Consider pharmaceutical assistance programs
Certain pharmaceutical companies offer patient assistance programs for people who need help paying for prescription drugs and those who spend a certain amount of money on medication. Your doctor might be able to help you navigate these programs and find one that works for you.
You can also use online databases, like Rx Assist. You can search the medication you take, and Rx Assist will give you a list of assistance programs to consider.
Shop around for the best prices
The price of prescription drugs can vary between pharmacies—sometimes significantly. For example, Lexapro could cost someone in Charlotte, North Carolina, without insurance anywhere from $368.79 to $411.30, according to SingleCare. Though significantly cheaper, the generic alternative still shows differing prices: $8.99 to $43.49.
To compare prices for your prescription, call local pharmacies or use a comparison tool like SingleCare, GoodRx or ScriptSave WellRx. These tools allow you to view drug prices at your local pharmacies and offer coupons to help you save. Even if your insurance covers your medication, you might be able to find a better deal on one of these sites.
Tread carefully with credit cards
Most of the time, pulling out your credit card for purchases that aren’t in your budget isn’t good for your wallet. But if you’re out of options or need a stopgap while you find a long-term solution, the right credit card can be a temporary lifeline that allows you to continue taking the medication you need.
Designed to give people more financing options for medical expenses, medical credit cards offer promotions like deferred interest on qualified purchases. But before you decide to sign up, read the fine print and make a plan to pay any purchases off before the promotion period ends.

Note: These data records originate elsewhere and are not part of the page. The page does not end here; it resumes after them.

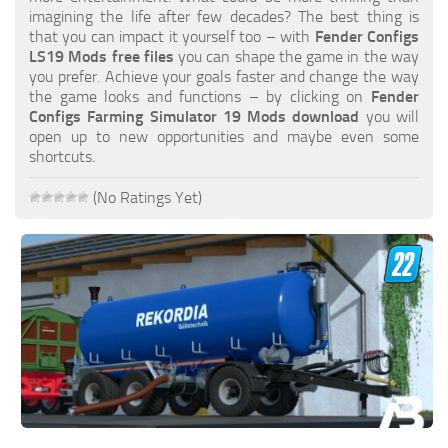
FS19 FAQ
imagining the life after few decades? The best thing is
that you can impact it yourself too – with
Fender Configs
Farming Simulator 19: Best starting City
LS19 Mods free files
you can shape the game in the way
you prefer. Achieve your goals faster and change the way
Farming Simulator 19: How to edit a Tractor?
the game looks and functions – by clicking on
Fender
Configs Farming Simulator 19 Mods download
you will
Farming Simulator 19: Where to sell Bales?
open up to new opportunities and maybe even some
How to sell Wood Chips in Farming Simulator 19?
shortcuts.
Farming Simulator 19: Where to get Water?
(No Ratings Yet)
Farming Simulator 19: How to buy Seeds?
Farming Simulator 19: How to reset Vehicle?
Farming Simulator 19: How to use Train?
Farming Simulator 19: How to fill Seeder?
How to buy land in Farming Simulator 19
Help
Contacts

“I’m skeptical of medical credit cards. The interest rates are often high and even the 0 percent promotions can backfire,” says Bankrate Industry Analyst Ted Rossman. “CareCredit, for example, phrases these as deferred interest. So if you don’t pay your entire balance before the clock runs out, they charge interest retroactively.”

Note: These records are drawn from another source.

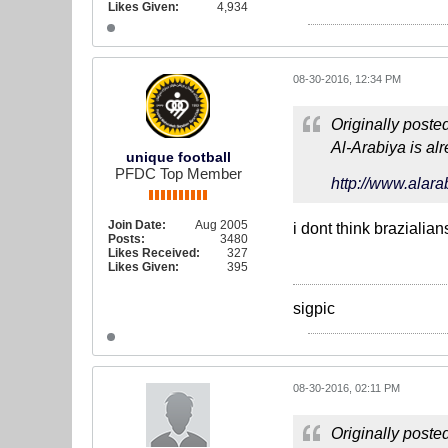
Likes Given:
4,934
08-30-2016, 12:34 PM
Originally poste
Al-Arabiya is al
unique football
PFDC Top Member
http://www.alar
Join Date:
Aug 2005
i dont think brazialia
Posts:
3480
Likes Received:
327
Likes Given:
395
sigpic
08-30-2016, 02:11 PM
Originally poste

Instead, he recommends applying for a credit card with the best 0 percent intro APR terms you can find. Depending on your credit score, you might be able to snag a card with 0 percent interest for 18 months. You will eventually need to pay these charges back, but it could give you some time to find a better option. And unlike medical credit cards, 0 percent offers typically do not have deferred interest, so interest will only begin to accrue when the promotional period is up.
The cost of prescription medication can add up quickly, but that doesn’t mean you should stop taking the medication you need. If you’ve exhausted all of your options, discuss your situation with your doctor—they might be able to offer additional help.

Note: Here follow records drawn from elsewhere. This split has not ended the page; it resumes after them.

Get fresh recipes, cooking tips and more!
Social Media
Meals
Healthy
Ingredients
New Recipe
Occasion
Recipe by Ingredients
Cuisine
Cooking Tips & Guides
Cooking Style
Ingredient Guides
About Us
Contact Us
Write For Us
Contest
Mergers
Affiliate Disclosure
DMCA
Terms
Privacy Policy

Depending on the medication you take, your doctor might be able to switch you from a brand-name medication to the generic version, which runs an average of 80 to 85 percent cheaper, according to GoodRx. Or, they might be able to provide you with some sample drugs while you find a long-term financing solution.
And if you do make the hard decision to ration your medication—or stop taking it completely—it’s important to let your doctor know. Without that information, they won’t be able to put together a treatment plan that helps you.